Los panistas, que ya no aguantan más el olor a formol de su propio partido, se le fueron a la yugular. Y no es para menos. Dicen los que saben que Elisa cobra una cifra de tres dígitos —de esos que tienen muchos ceros a la derecha— no por salvar al barco, sino por hundirlo con una sonrisa. Le gritaron de todo, menos “guapa”. Algunos, con una pizca de optimismo (o de lástima), le pidieron que renuncie por dignidad. Pero claro, la dignidad no paga las cuentas, y menos cuando el cheque viene endulzado por ese “entreguismo” al PRI que ya es más evidente que las ganas de no trabajar un lunes.
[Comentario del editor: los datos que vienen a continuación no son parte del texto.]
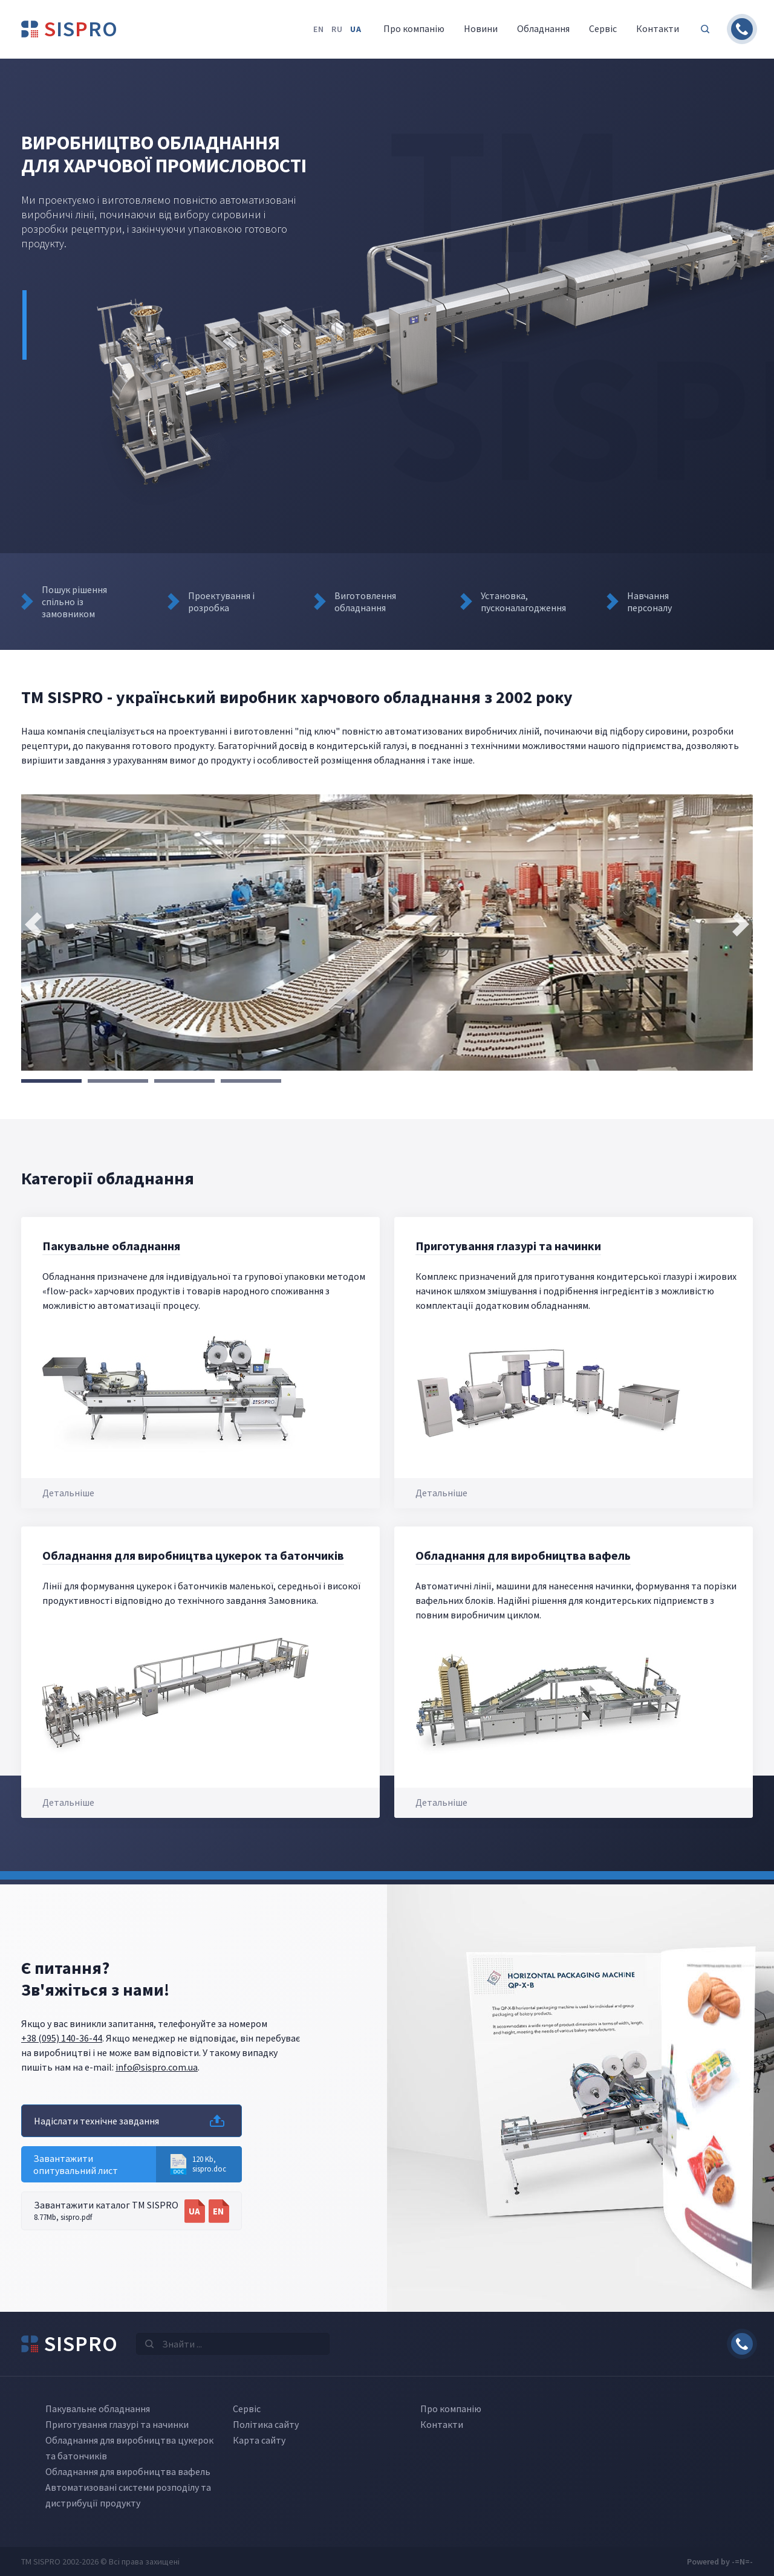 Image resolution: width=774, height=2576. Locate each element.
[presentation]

Bajo la gestión de Maldonado, el PAN en Coahuila no es un partido, es un muerto político que ni con choques eléctricos revive. Tan perdidos están, que son los únicos que todavía no saben quiénes serán sus candidatos para el Congreso. ¿Será que están esperando que los papás de Elisa les den el visto bueno?


AHMSA: El arte de “jinetear” lo ajeno

Y hablando de cosas que se hunden, pasemos al cadáver de hierro: Altos Hornos de México (AHMSA). Resulta que la empresa no solo le debe la vida a medio mundo, sino que se dio el lujo de “jinetearse” las aportaciones de vivienda de los obreros. Sí, leyó usted bien. 241 millones de pesos que debían ir al Infonavit se quedaron perdidos en el Triángulo de las Bermudas de la administración acerera durante el 2025.

Mientras los trabajadores sueñan con una casa, la empresa jugaba a las escondidas con el dinero. Ahora, el síndico Víctor Manuel Aguilera anda vendiendo terrenos en la colonia Obrera Norte a la CFE para ver si saca unos pesos para pagar la cuenta. Es como vender la sala para pagar la luz: un parche en una herida de guerra.

Afirme: El invitado que no quiere que partan el pastel

Para cerrar con broche de oro este desfile de tragedias, Banca Afirme anda sacando copias de todo el expediente de quiebra. Como el invitado molesto que no deja que nadie toque el pastel hasta que le den su rebanada (la más grande, por supuesto), el banco se opuso a la subasta de febrero y ahora se prepara para la guerra legal.

Mientras la jueza Ruth Haggi Huerta declara desiertas las subastas y los abogados se llenan de papeles, Monclova sigue esperando. Entre una dirigencia panista que necesita que sus papás la cuiden y una empresa que se gastó lo que no era suyo, el panorama está más negro que el carbón que ya no llega a los hornos.